:: Exercise objective ::
An exact copy of every entry is needed, with no images.

(Stored records)
****************

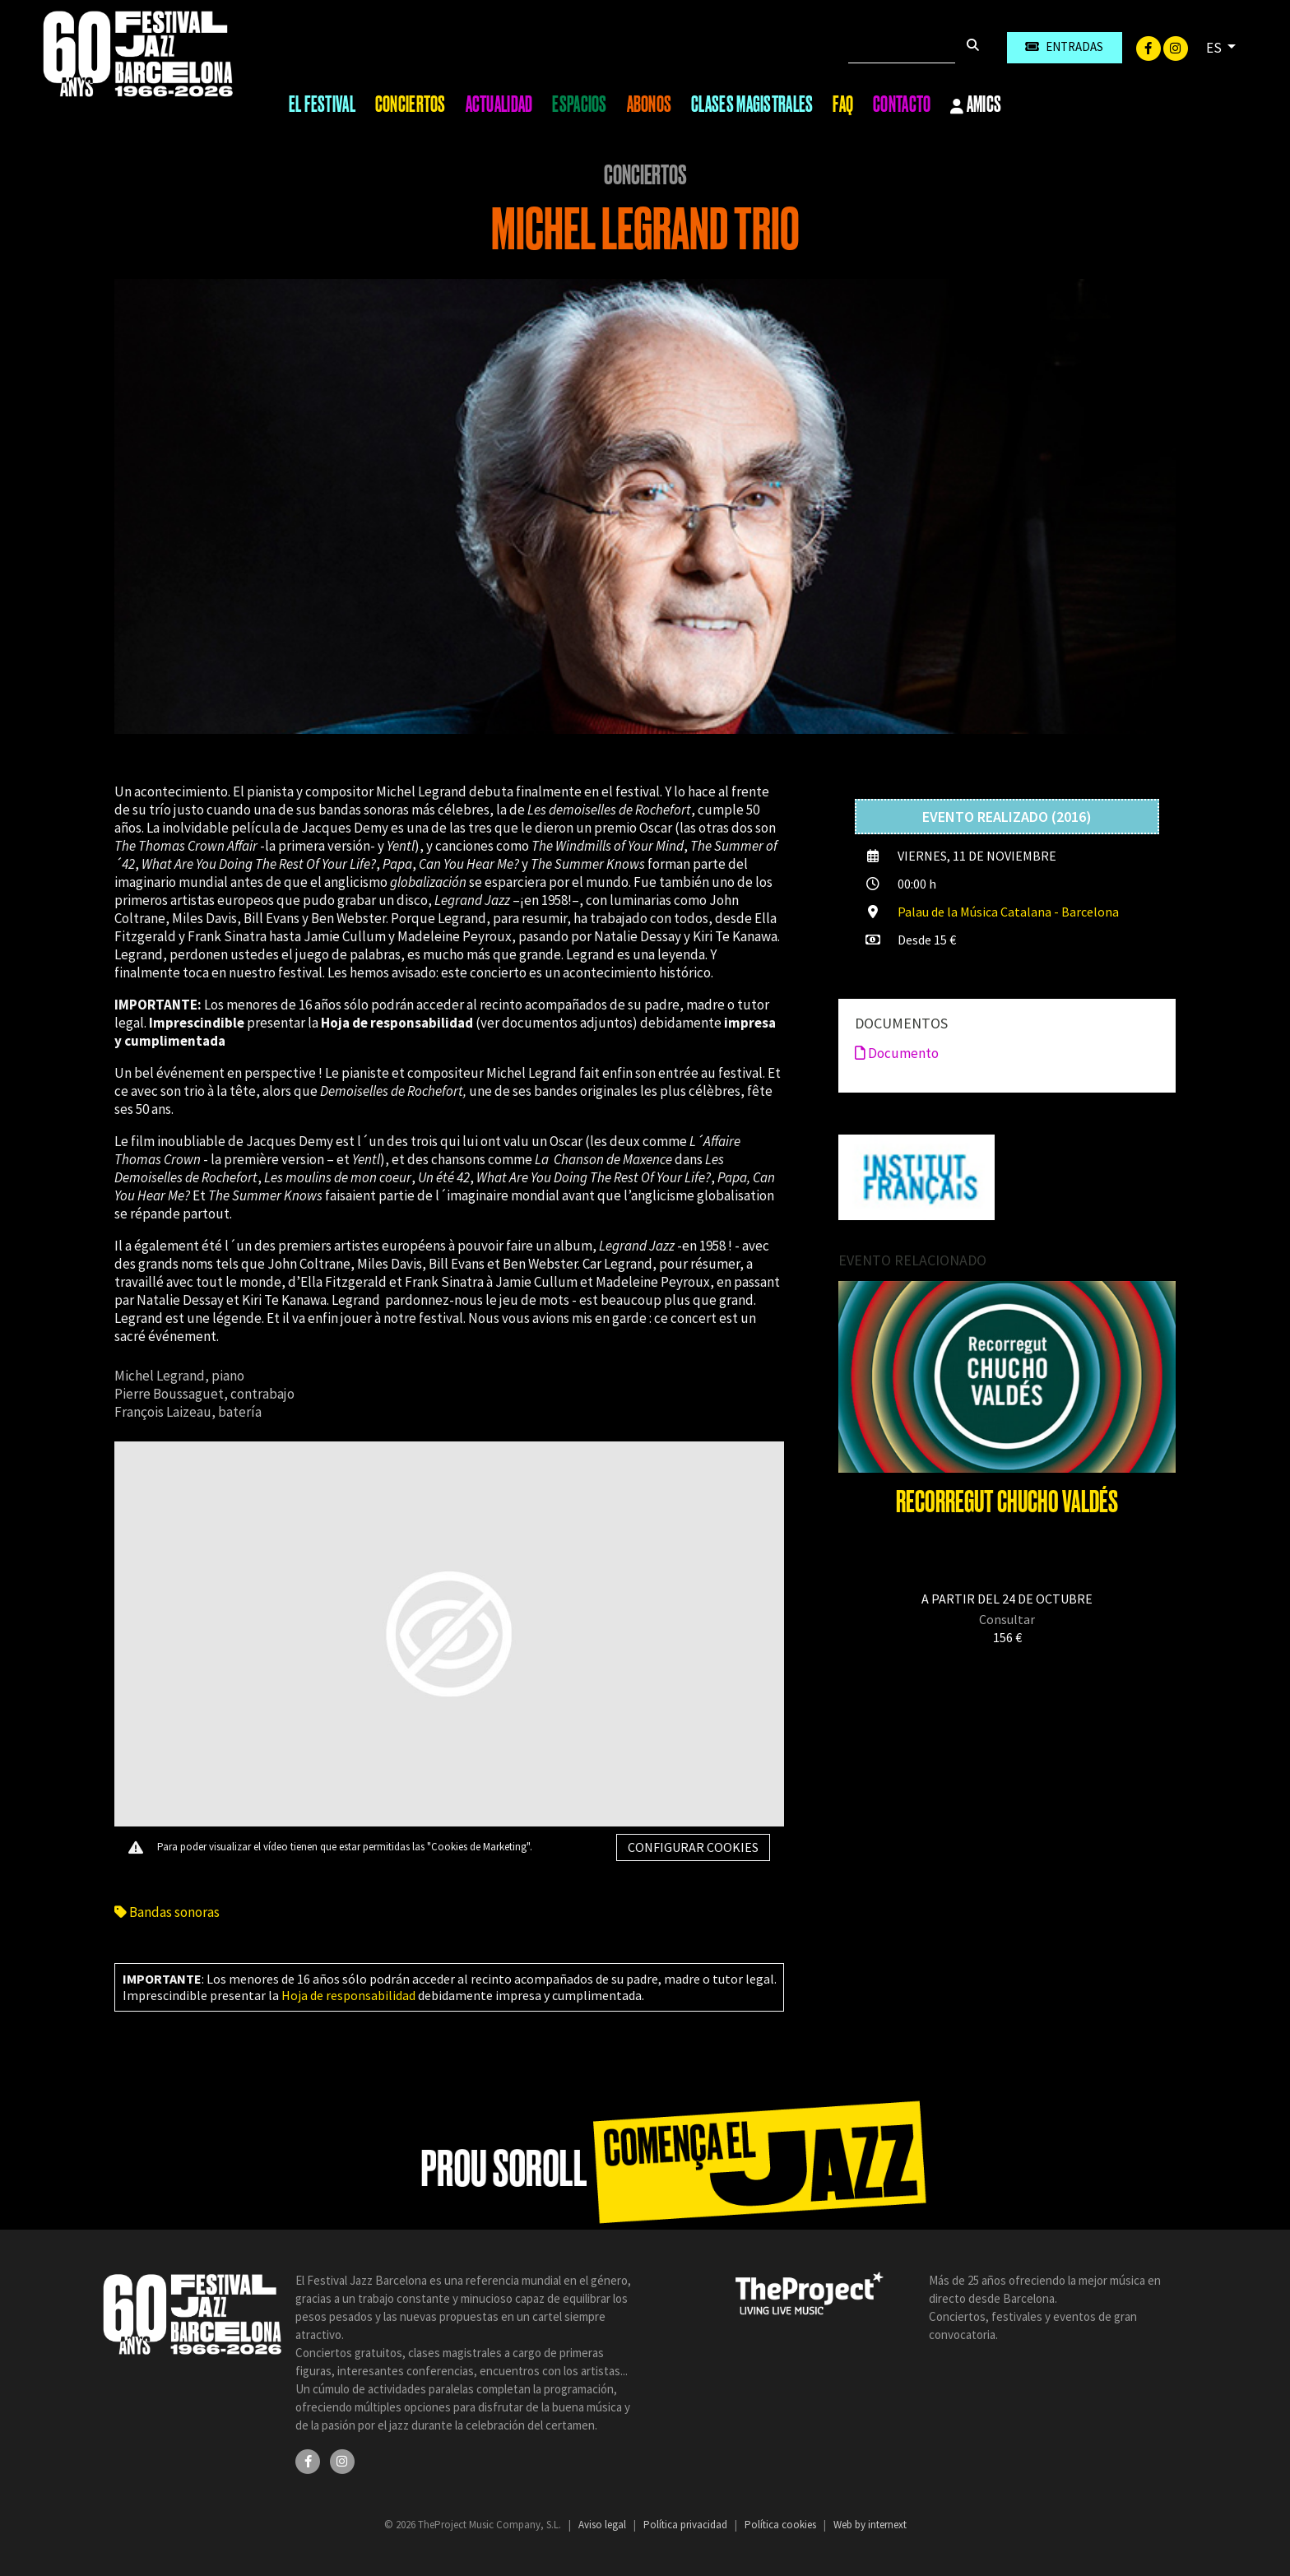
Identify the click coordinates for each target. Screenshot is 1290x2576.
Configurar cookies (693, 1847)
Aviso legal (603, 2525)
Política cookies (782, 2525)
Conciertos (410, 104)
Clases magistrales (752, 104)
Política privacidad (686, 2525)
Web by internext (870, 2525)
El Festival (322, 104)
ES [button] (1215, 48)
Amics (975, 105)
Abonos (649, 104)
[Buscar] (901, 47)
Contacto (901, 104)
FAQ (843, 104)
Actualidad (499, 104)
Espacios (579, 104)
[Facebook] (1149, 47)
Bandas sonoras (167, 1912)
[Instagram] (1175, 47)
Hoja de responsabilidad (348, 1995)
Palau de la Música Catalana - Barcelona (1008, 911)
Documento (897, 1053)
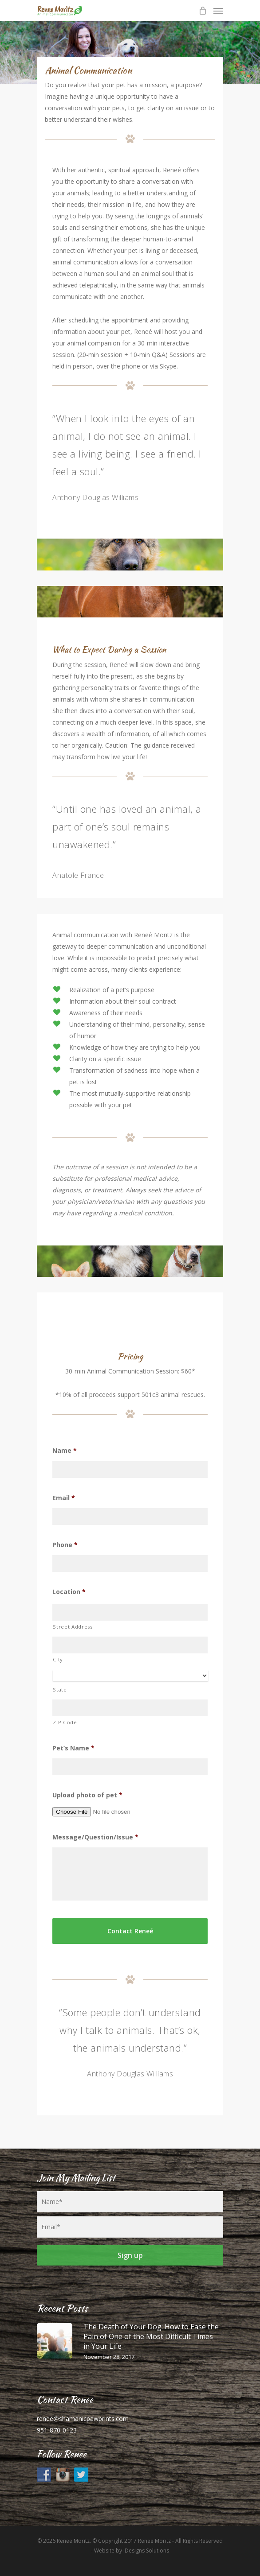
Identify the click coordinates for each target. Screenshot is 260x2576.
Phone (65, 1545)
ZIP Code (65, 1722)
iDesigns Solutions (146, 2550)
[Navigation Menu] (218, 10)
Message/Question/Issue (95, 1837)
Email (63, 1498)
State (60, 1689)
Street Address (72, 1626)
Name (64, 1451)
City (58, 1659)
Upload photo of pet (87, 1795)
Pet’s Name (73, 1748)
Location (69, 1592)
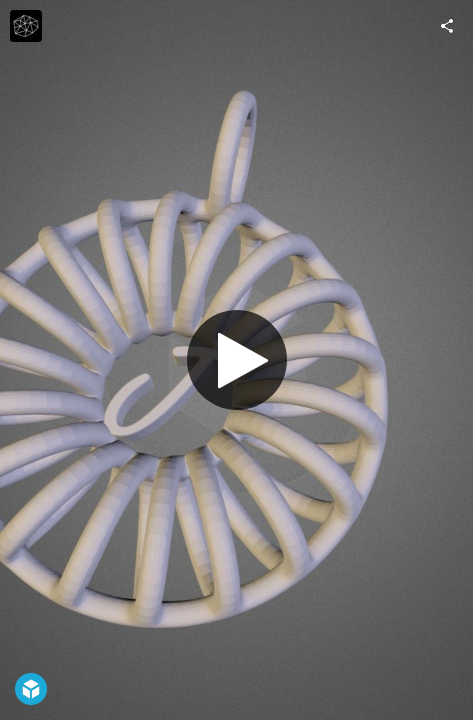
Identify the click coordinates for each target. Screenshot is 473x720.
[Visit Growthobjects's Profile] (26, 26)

****************

:: Answer to the exercise ::
Identify the click coordinates for each target. Screenshot is 1290x2576.
Configurar cookies (693, 1847)
Aviso legal (603, 2525)
Política cookies (782, 2525)
Conciertos (410, 104)
Clases magistrales (752, 104)
Política privacidad (686, 2525)
Web by internext (870, 2525)
El Festival (322, 104)
ES [button] (1215, 48)
Amics (975, 105)
Abonos (649, 104)
[Buscar] (901, 47)
Contacto (901, 104)
FAQ (843, 104)
Actualidad (499, 104)
Espacios (579, 104)
[Facebook] (1149, 47)
Bandas sonoras (167, 1912)
[Instagram] (1175, 47)
Hoja de responsabilidad (348, 1995)
Palau de la Música Catalana - Barcelona (1008, 911)
Documento (897, 1053)
Identify the click coordinates for each target. Screenshot is 260x2576.
Phone (65, 1545)
ZIP Code (65, 1722)
iDesigns Solutions (146, 2550)
[Navigation Menu] (218, 10)
Message/Question/Issue (95, 1837)
Email (63, 1498)
State (60, 1689)
Street Address (72, 1626)
Name (64, 1451)
City (58, 1659)
Upload photo of pet (87, 1795)
Pet’s Name (73, 1748)
Location (69, 1592)
Identify the click coordinates for each target. Screenshot is 473x720.
[Visit Growthobjects's Profile] (26, 26)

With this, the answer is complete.